Everywhere you look, people are talking about “Millennials”—the generation of Americans born roughly between 1980 and 2000 that grew up in a largely digital world. All too often, out-of-touch Baby Boomers unjustly criticize Millennials. Older generations tend to stereotype Millennials as being “anti-social,” “lazy,” and “entitled.”
Once in a while though, somebody says something positive about Millennials. Such is the case with The New York Times, a publication that has seen it’s fair share of Millennial bashing. The New York Times recently wrote a piece about how Millennials are changing the world of philanthropy.
The gist of the article is that Millennials don’t give in the same way that their parents and grandparents did. While they’re just as likely to volunteer and donate, they’re also willing to leverage their social networks. Millennials use their personal connections to help draw support for the causes they care about.

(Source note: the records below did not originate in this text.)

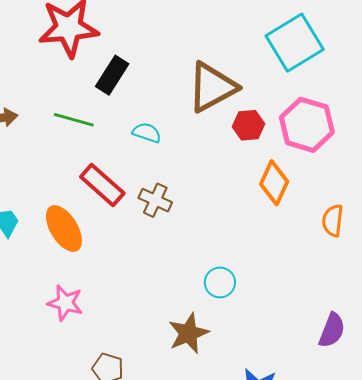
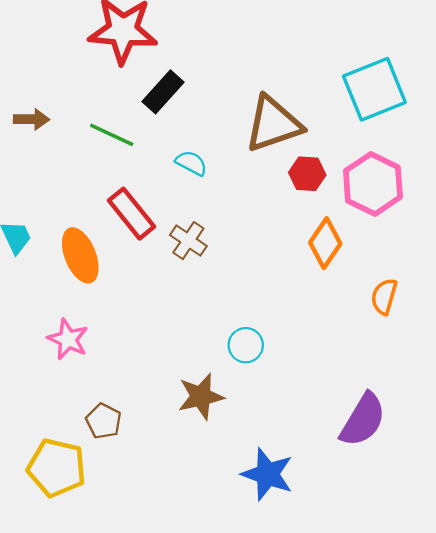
purple semicircle: (332, 330) -> (363, 420), size x1.4

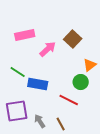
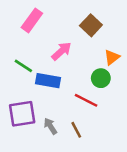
pink rectangle: (25, 35) -> (32, 20), turned -42
pink arrow: (48, 49) -> (61, 51), moved

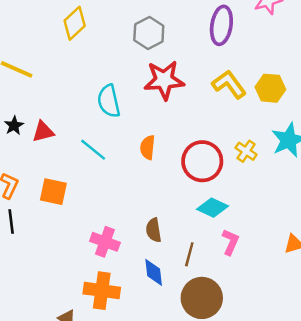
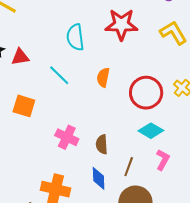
pink cross: (105, 242) -> (67, 137), moved

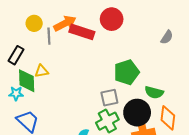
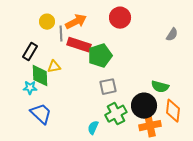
red rectangle: (82, 32) -> (79, 45), moved
green pentagon: (126, 72) -> (100, 56), moved
gray square: (109, 98) -> (108, 87), moved

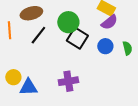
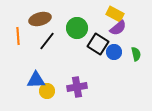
black square: (77, 38) -> (98, 44), moved
yellow circle: (13, 77) -> (47, 91), moved
blue triangle: (28, 87) -> (36, 80), moved

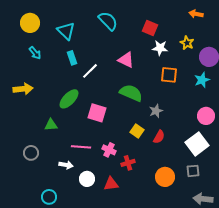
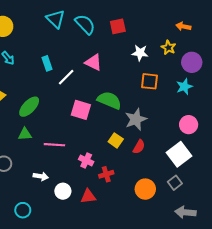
orange arrow: (196, 14) -> (183, 26), moved
red square: (150, 28) -> (118, 26), moved, turned -35
cyan triangle: (66, 31) -> (56, 19), moved
pink triangle: (126, 60) -> (94, 62), moved
green ellipse: (69, 99) -> (29, 107), moved
gray star: (156, 111) -> (136, 119), size x1.5
pink square: (97, 113) -> (81, 110), moved
pink line: (81, 147) -> (54, 145), moved
gray square: (193, 171) -> (175, 183), turned -32

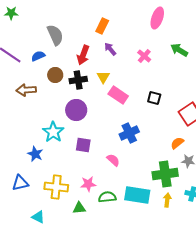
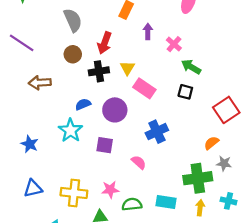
purple arrow: (110, 49) -> (148, 32), moved, turned 40
green arrow: (179, 50) -> (191, 67), moved
blue semicircle: (38, 56) -> (83, 104), moved
brown circle: (55, 75) -> (73, 54), moved
purple circle: (76, 110) -> (115, 110), moved
blue star: (35, 154) -> (30, 144), moved
cyan rectangle: (137, 195) -> (166, 202), size x0.7

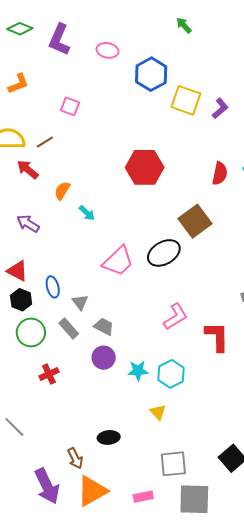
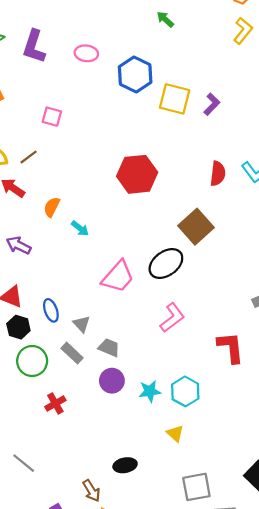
pink L-shape: (176, 317) -> (172, 318), moved

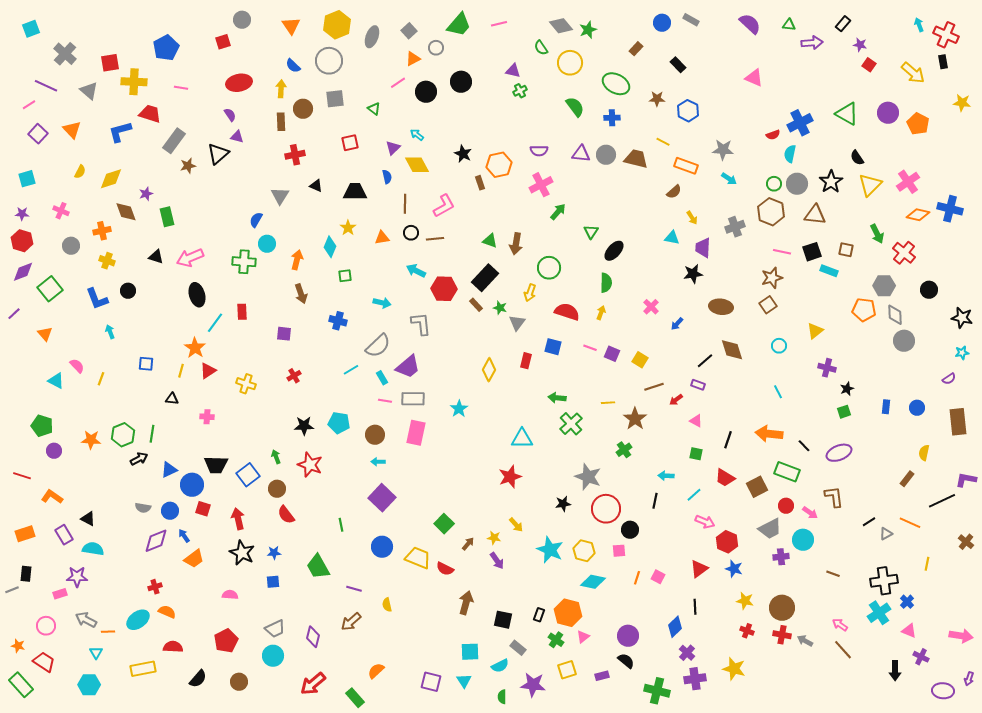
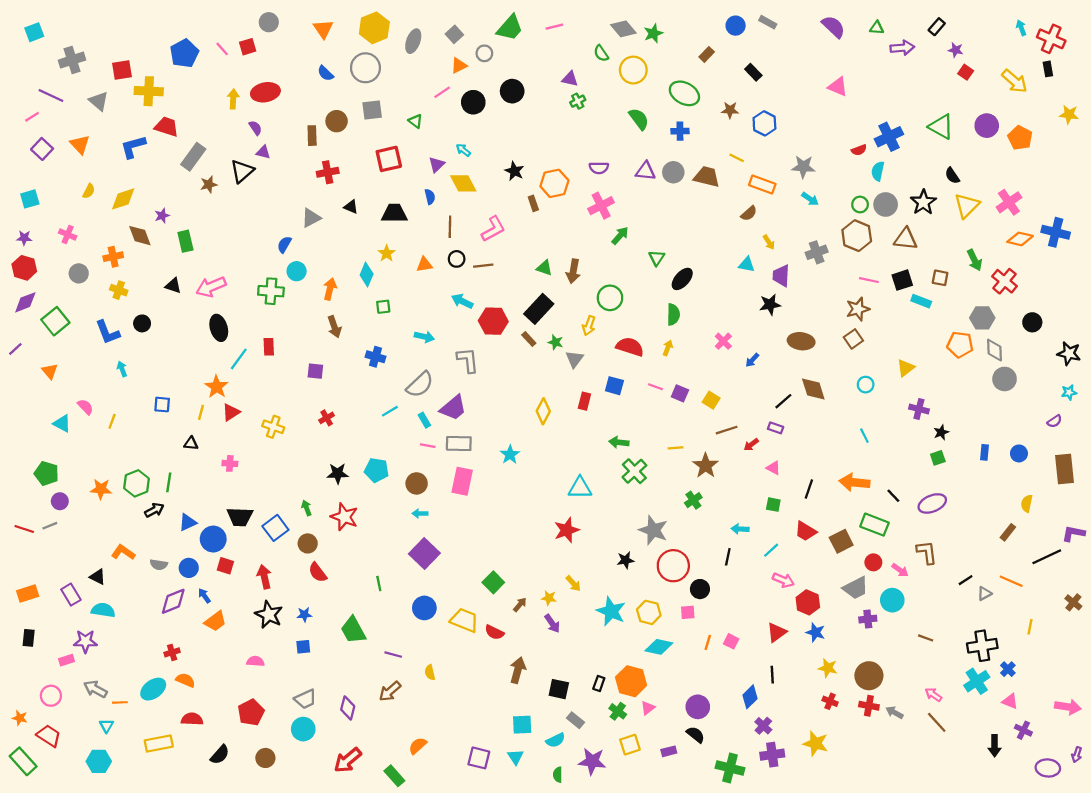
gray cross: (65, 54) -> (72, 60), turned 30
pink line: (181, 88) -> (222, 49), moved, turned 40
yellow arrow: (281, 89) -> (233, 99), moved
red square: (350, 143) -> (389, 159), size x1.4
gray triangle: (280, 196) -> (311, 218), turned 30
orange L-shape: (52, 497) -> (123, 552), moved
gray line: (12, 590) -> (50, 526), moved

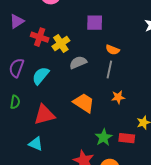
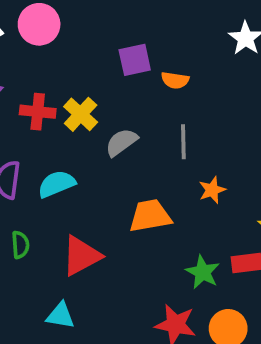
orange semicircle: (113, 50) -> (175, 80), moved
cyan semicircle: (41, 76) -> (57, 184), turned 42
orange trapezoid: (84, 103) -> (150, 216), turned -30
cyan triangle: (36, 144) -> (60, 316), moved

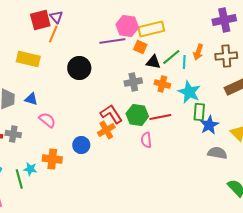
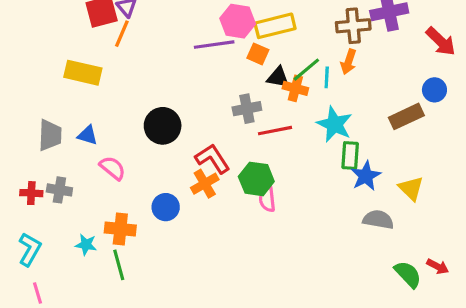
brown cross: (226, 56) -> (353, 26), moved
black circle: (79, 68) -> (163, 126), moved
orange cross: (162, 84) -> (295, 88), moved
green hexagon: (137, 115) -> (256, 179), moved
red line: (160, 117) -> (275, 131), moved
green line: (19, 179) -> (119, 265), moved

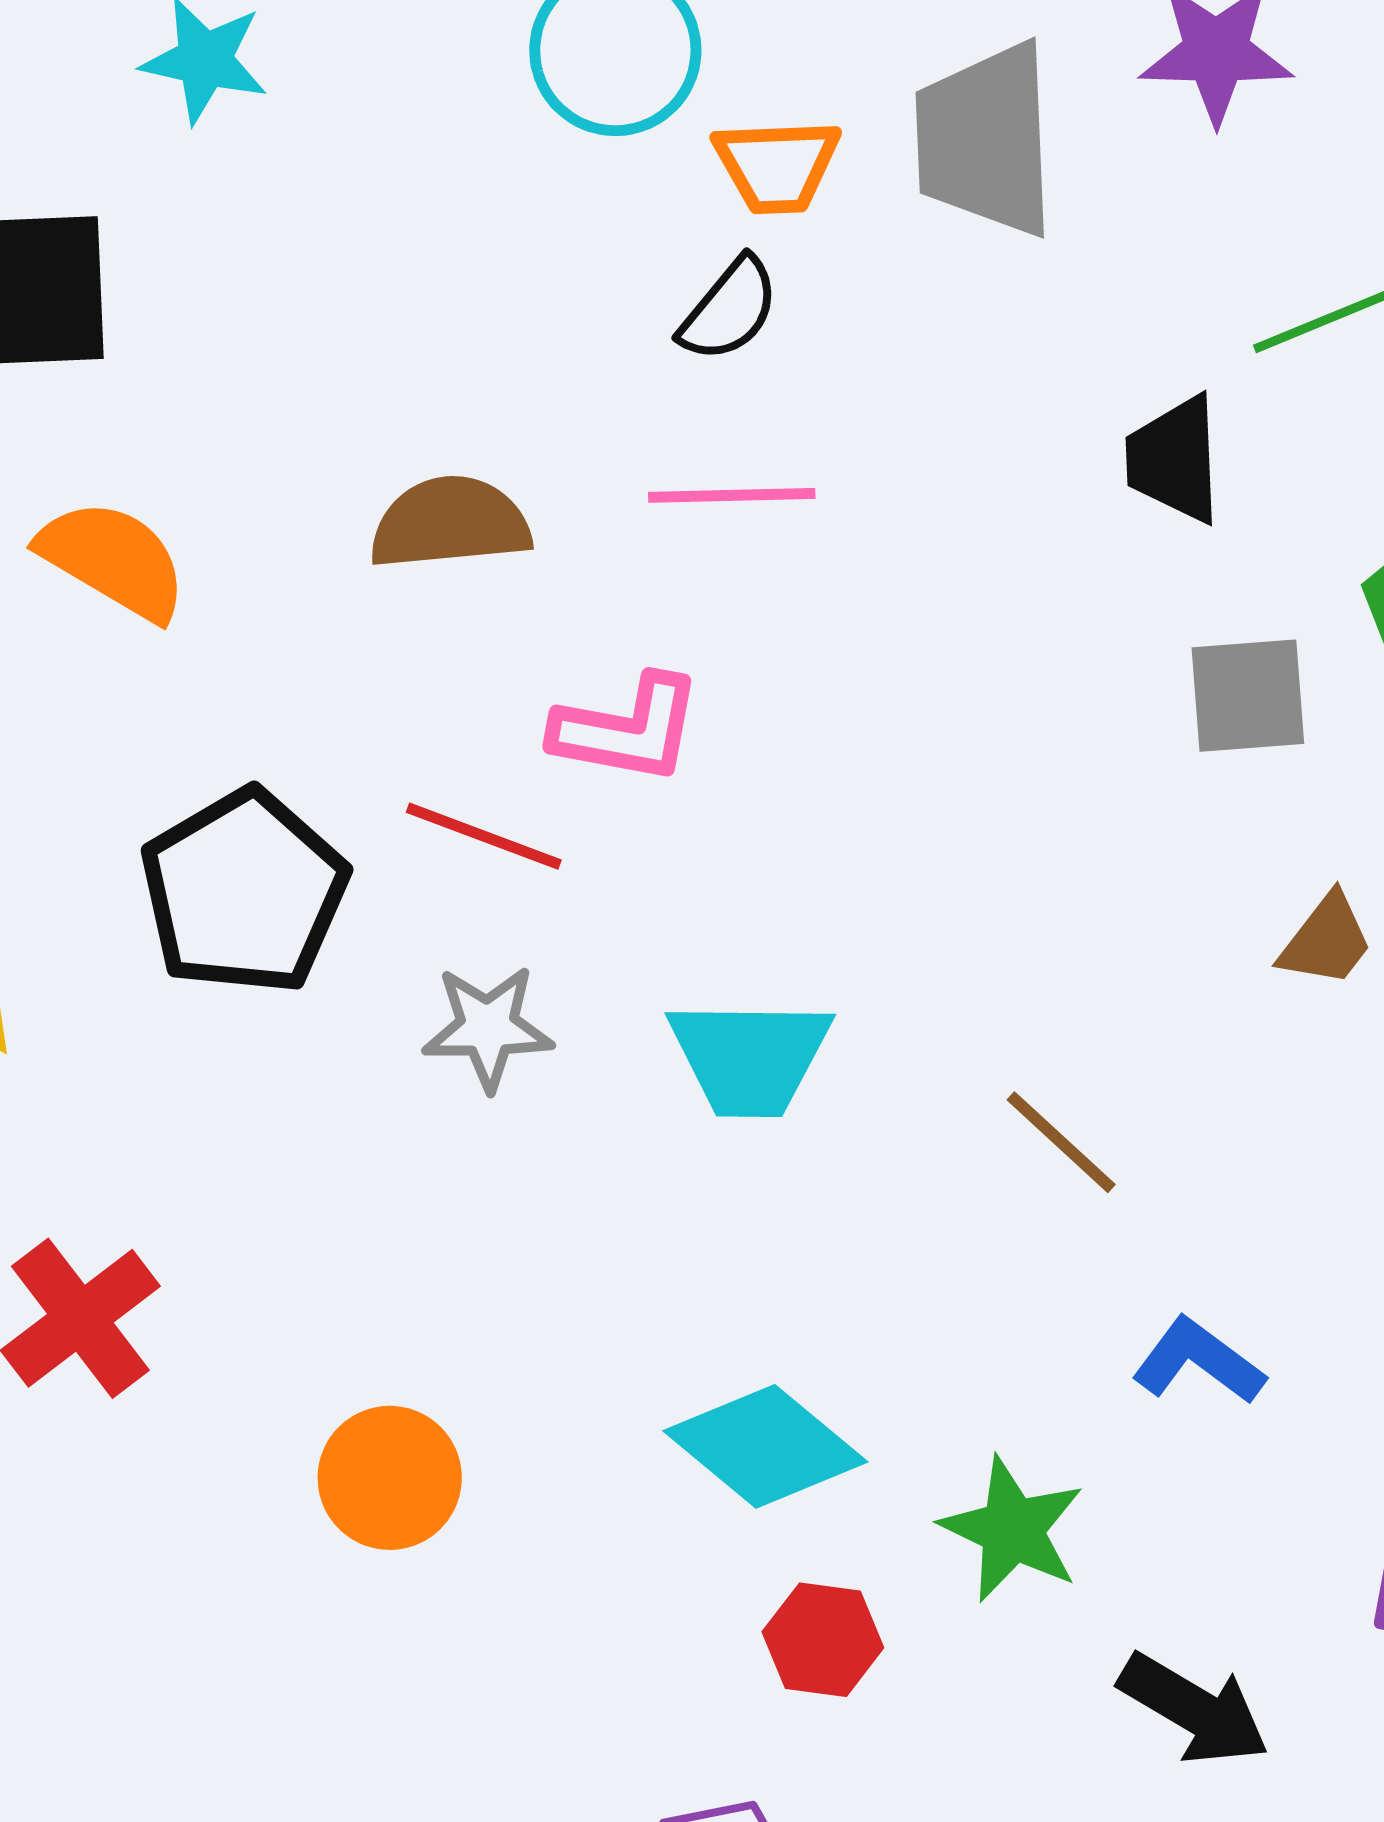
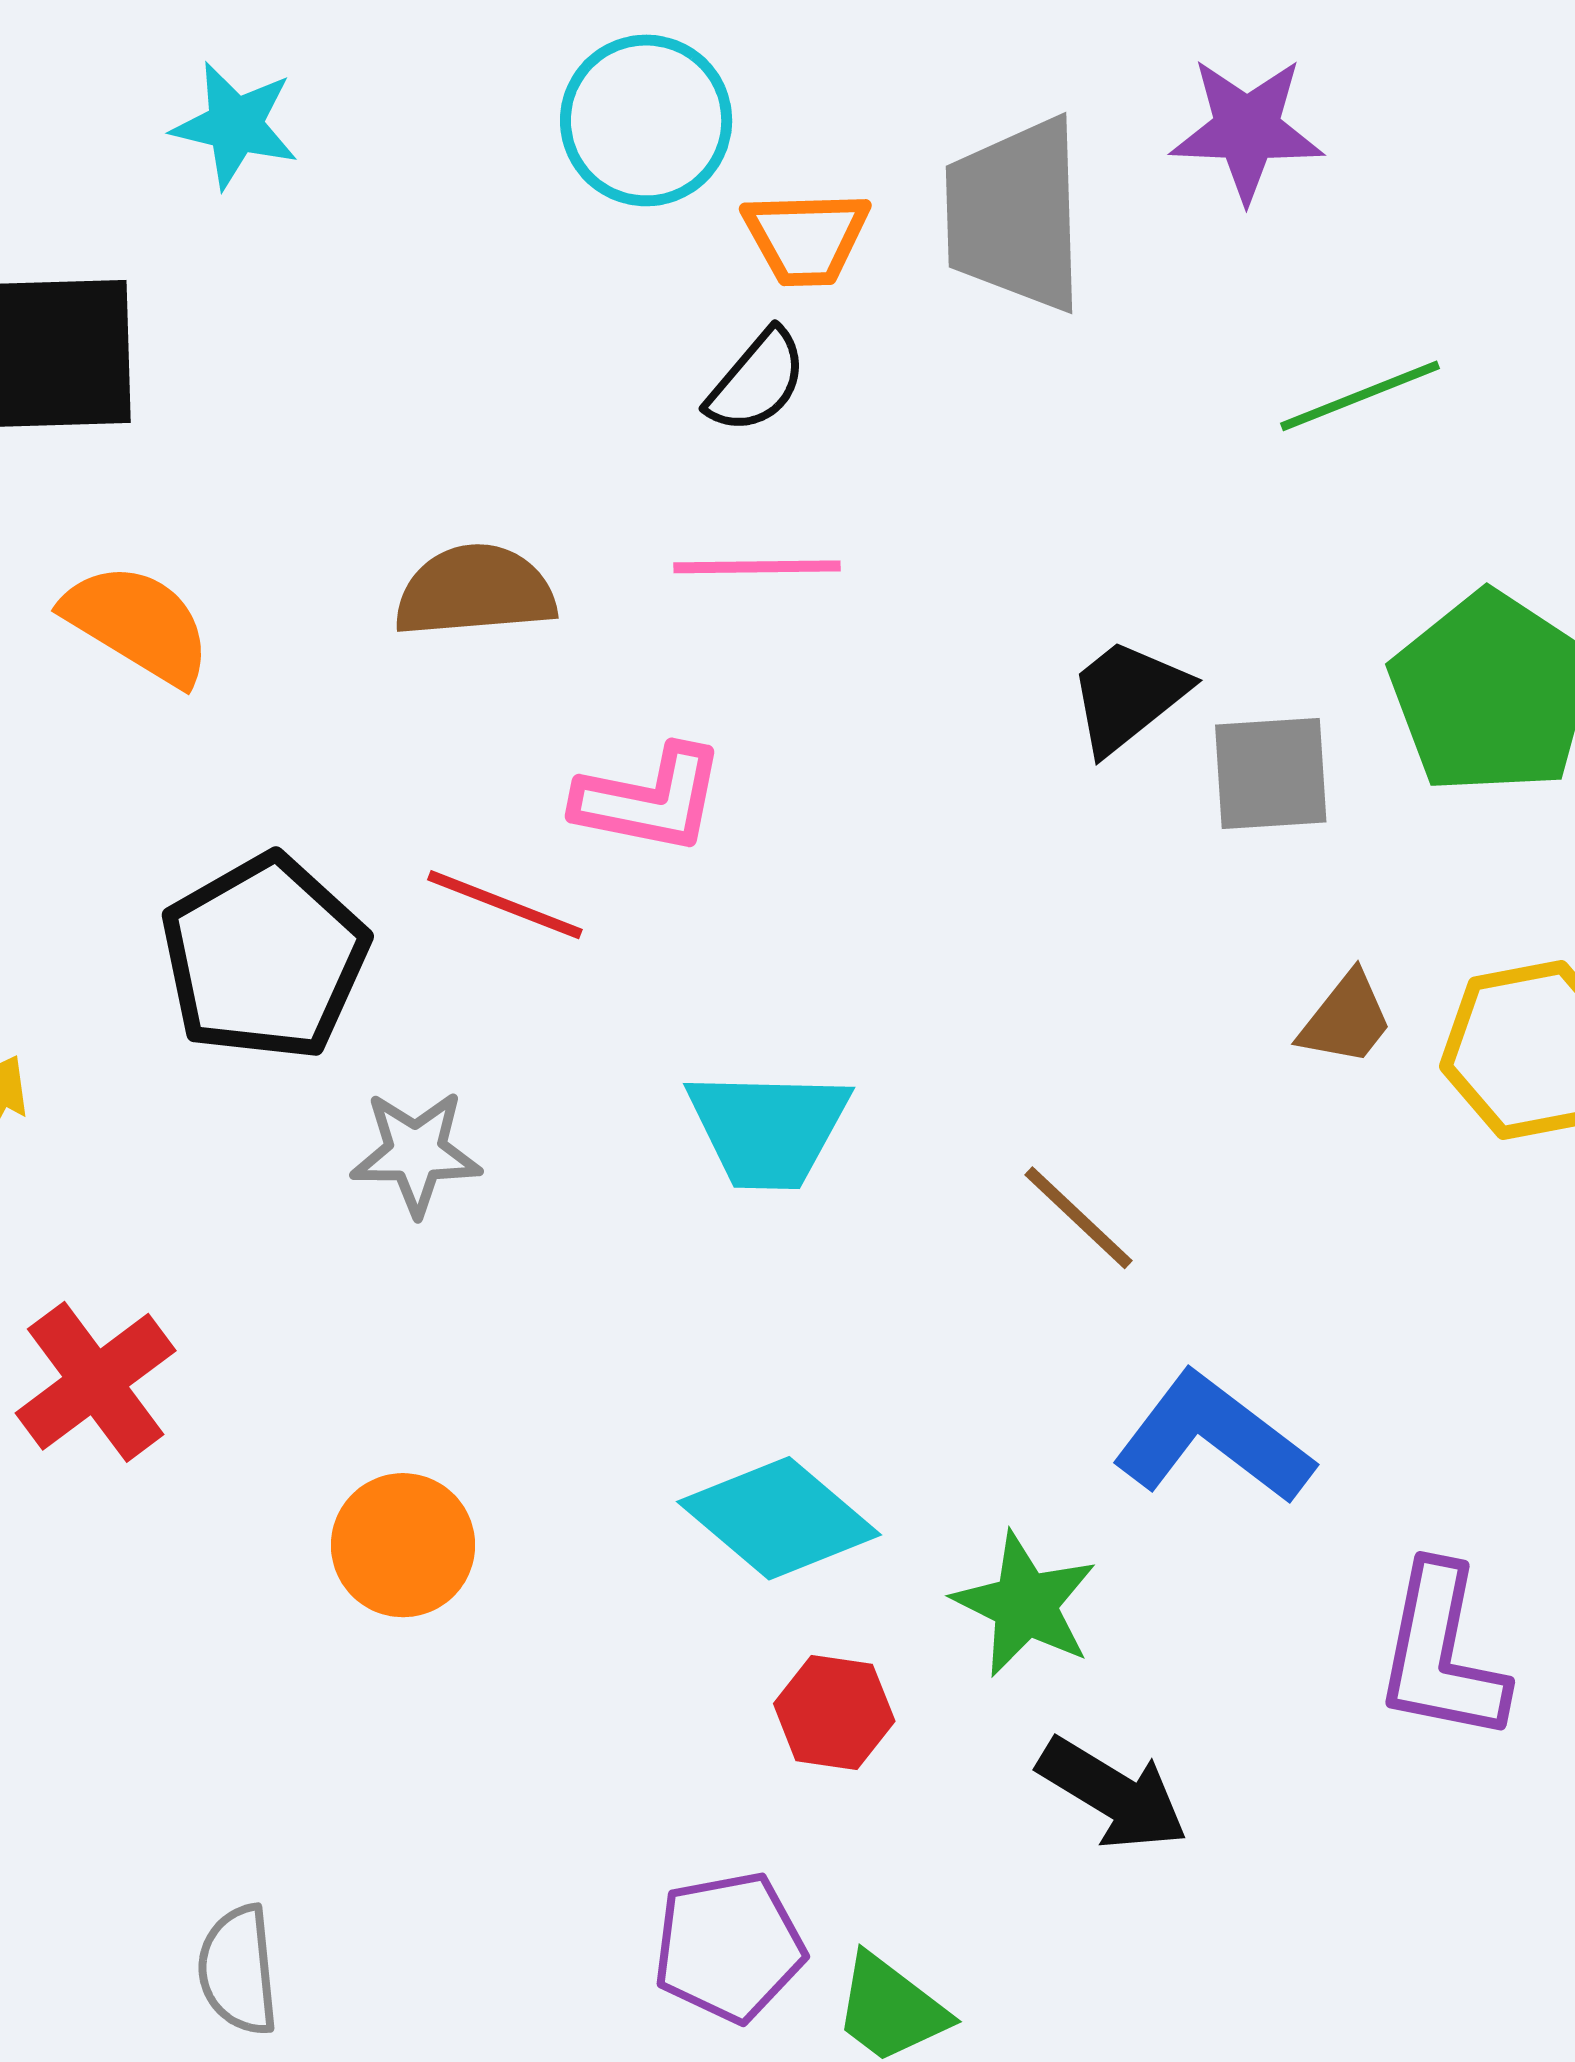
black trapezoid: (1174, 459) -> (1128, 696), moved, turned 53
gray star: (488, 1028) -> (416, 1153), moved
blue L-shape: (1198, 1361) -> (1213, 1438), size x1.5
black arrow: (1194, 1709) -> (1113, 1794), moved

Millennials have also proven to be more concerned with causes rather than organizations. As such, Millennials often demand that groups to which they donate to operate with full-blown transparency. Millennials are very picky when it comes to how much of a donation goes towards helping people and how much goes towards administrative costs. Millennials value nonprofits that put the majority of their donations towards their mission rather than managerial costs.
They also want to see how their gifts are impacting people, whether that’s by hearing about the specific people they are helping, or through more broad terms, like frequent updates from the organization on how their gifts are being put into action. The days of writing a check or plunking money into a jar and then forgetting about it are over. Millennials are deeply connected with one another and the world around them, and they want to be connected to their charitable efforts as well.